*Activity*:
For the string "nhân", report how many lines in the records below contain it, and nothing more.

[Stored entries]
_ _ _ _

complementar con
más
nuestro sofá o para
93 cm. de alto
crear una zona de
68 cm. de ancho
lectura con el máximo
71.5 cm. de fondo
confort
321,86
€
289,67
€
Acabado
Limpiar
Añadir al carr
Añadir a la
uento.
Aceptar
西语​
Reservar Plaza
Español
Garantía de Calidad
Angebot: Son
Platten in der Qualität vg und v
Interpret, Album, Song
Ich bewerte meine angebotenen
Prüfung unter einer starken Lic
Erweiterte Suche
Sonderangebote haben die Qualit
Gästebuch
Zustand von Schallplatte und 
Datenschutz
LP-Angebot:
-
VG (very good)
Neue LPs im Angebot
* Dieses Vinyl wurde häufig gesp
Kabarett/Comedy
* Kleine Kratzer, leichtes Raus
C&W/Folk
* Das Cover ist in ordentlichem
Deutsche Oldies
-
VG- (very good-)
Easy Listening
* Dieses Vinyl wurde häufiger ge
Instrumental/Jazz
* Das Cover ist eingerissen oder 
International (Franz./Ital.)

_ _ _ _

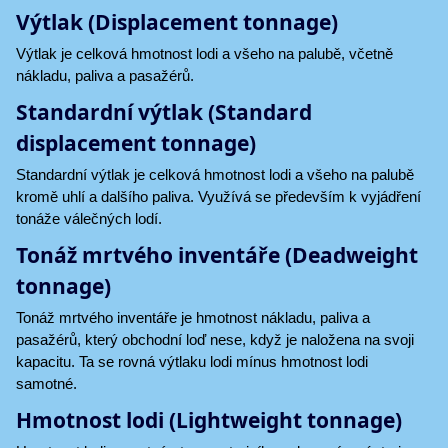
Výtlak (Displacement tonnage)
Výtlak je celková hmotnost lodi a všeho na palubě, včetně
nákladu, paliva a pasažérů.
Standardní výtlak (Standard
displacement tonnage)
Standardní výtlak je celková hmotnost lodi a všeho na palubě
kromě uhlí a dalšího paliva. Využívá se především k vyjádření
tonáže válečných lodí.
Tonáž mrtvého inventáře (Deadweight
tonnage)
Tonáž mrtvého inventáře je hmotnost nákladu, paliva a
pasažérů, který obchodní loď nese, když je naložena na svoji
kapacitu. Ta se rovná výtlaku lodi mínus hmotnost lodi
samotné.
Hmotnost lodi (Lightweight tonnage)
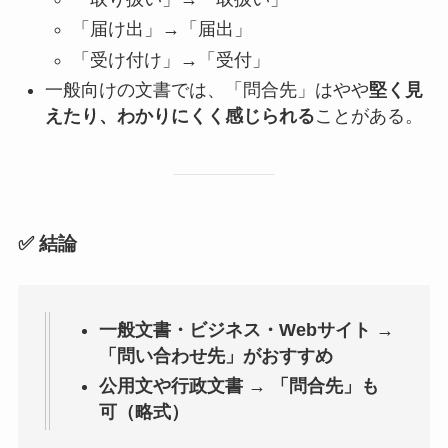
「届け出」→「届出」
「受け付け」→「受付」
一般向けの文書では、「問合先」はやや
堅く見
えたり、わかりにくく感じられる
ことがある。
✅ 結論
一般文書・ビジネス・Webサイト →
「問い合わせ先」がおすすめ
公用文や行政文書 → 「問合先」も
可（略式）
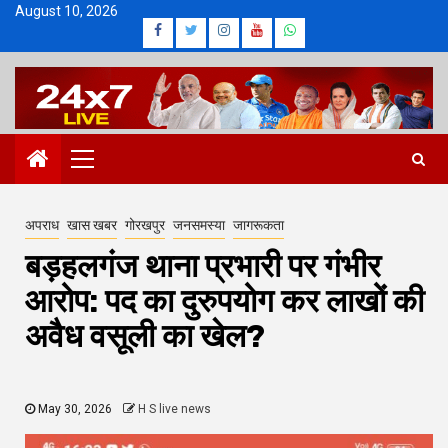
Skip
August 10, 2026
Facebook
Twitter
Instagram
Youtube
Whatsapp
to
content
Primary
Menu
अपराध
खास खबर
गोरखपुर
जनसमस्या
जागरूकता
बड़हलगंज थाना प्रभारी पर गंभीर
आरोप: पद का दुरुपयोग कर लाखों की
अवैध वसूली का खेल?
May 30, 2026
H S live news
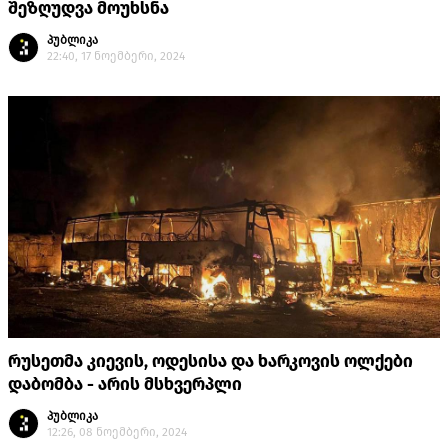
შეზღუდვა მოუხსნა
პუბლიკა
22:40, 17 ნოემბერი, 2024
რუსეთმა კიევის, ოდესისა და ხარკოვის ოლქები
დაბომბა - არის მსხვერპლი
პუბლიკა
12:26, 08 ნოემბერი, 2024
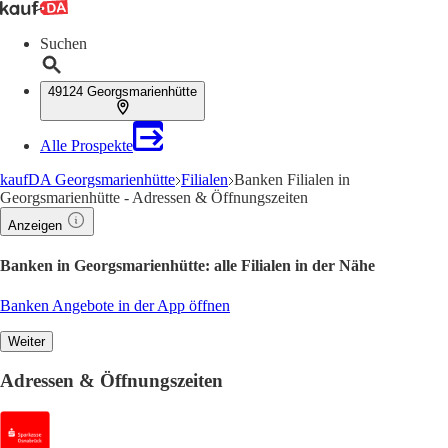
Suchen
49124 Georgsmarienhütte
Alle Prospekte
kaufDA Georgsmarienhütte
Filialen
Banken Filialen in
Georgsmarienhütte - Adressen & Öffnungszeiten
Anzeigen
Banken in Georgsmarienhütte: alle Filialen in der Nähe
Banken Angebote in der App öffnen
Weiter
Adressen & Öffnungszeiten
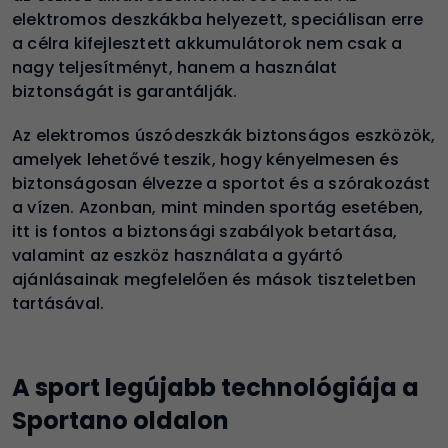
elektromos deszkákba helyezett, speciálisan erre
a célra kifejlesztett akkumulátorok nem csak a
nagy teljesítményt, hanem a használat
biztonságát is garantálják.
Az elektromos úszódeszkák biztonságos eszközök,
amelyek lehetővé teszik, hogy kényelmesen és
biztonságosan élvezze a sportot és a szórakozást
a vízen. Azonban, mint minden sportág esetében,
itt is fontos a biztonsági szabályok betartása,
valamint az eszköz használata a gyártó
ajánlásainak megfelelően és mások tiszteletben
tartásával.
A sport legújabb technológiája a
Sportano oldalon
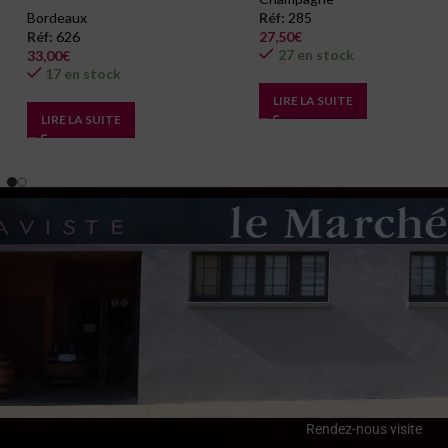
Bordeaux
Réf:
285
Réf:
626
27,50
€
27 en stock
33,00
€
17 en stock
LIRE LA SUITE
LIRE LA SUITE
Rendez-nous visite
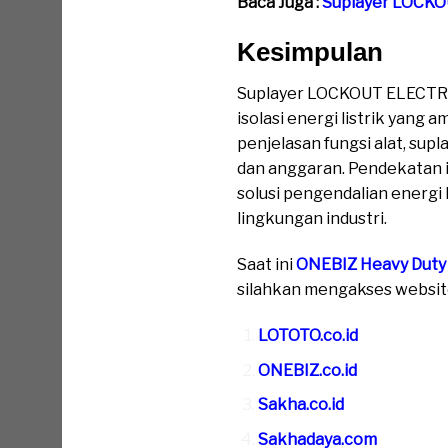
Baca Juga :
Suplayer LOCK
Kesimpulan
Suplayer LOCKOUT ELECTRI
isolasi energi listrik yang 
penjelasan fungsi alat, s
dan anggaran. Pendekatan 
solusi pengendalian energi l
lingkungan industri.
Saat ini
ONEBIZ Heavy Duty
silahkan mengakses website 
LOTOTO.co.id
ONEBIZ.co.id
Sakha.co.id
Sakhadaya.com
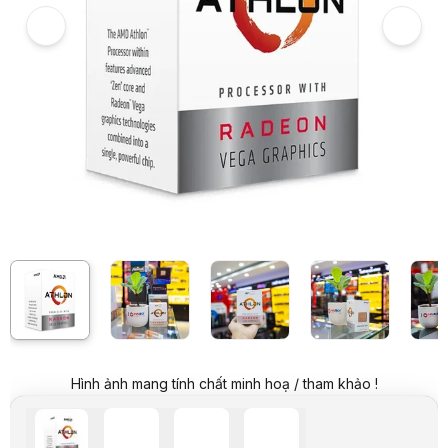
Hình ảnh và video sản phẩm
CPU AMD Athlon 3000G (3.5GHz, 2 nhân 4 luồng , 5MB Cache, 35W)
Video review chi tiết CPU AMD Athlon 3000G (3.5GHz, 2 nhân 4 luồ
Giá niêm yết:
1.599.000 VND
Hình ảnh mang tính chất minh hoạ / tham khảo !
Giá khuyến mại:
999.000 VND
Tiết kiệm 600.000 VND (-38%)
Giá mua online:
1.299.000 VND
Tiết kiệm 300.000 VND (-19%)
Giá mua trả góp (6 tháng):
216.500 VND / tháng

_ _ _ _

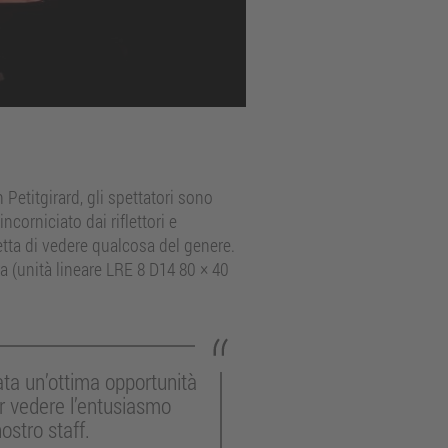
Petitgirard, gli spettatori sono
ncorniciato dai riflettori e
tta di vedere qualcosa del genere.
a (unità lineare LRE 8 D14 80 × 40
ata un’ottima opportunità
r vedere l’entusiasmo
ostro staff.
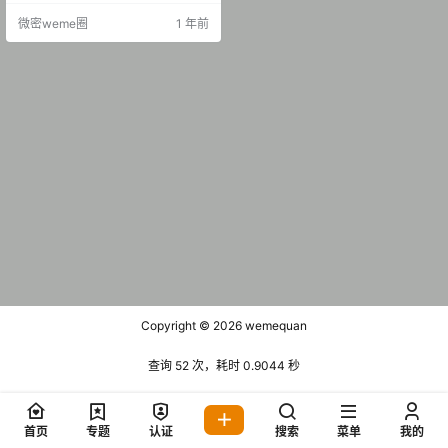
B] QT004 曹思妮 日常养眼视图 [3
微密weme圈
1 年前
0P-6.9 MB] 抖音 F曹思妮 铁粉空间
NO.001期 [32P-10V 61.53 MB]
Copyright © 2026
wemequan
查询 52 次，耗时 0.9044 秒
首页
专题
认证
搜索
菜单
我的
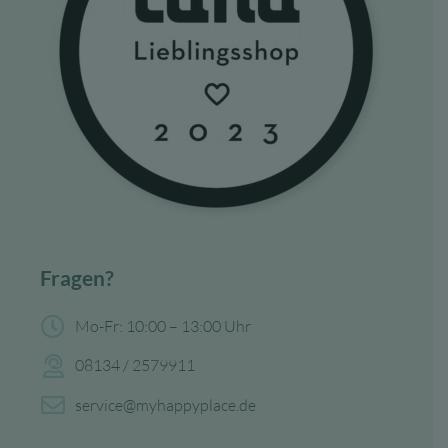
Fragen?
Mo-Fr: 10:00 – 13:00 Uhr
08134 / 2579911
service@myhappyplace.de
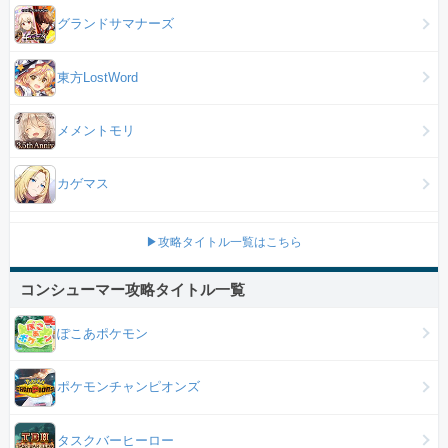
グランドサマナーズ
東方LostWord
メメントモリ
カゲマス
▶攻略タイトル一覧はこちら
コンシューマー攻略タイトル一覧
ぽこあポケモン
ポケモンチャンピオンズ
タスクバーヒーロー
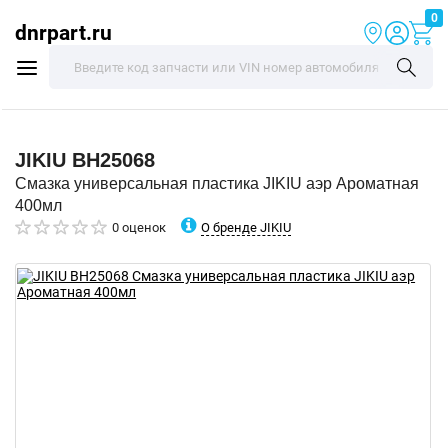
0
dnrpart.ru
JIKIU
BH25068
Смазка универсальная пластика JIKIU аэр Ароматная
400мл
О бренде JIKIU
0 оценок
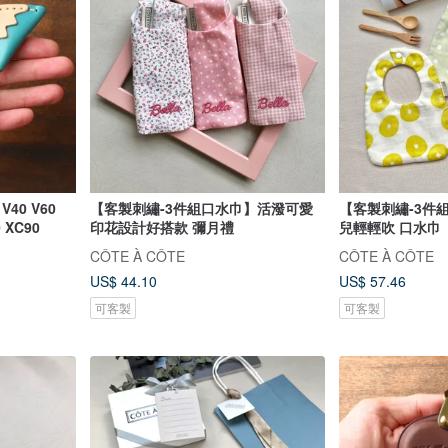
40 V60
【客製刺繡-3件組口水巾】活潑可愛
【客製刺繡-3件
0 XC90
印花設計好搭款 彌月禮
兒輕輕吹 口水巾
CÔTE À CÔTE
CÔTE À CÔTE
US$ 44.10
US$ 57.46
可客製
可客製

_ _ _ _

*Task result*:
2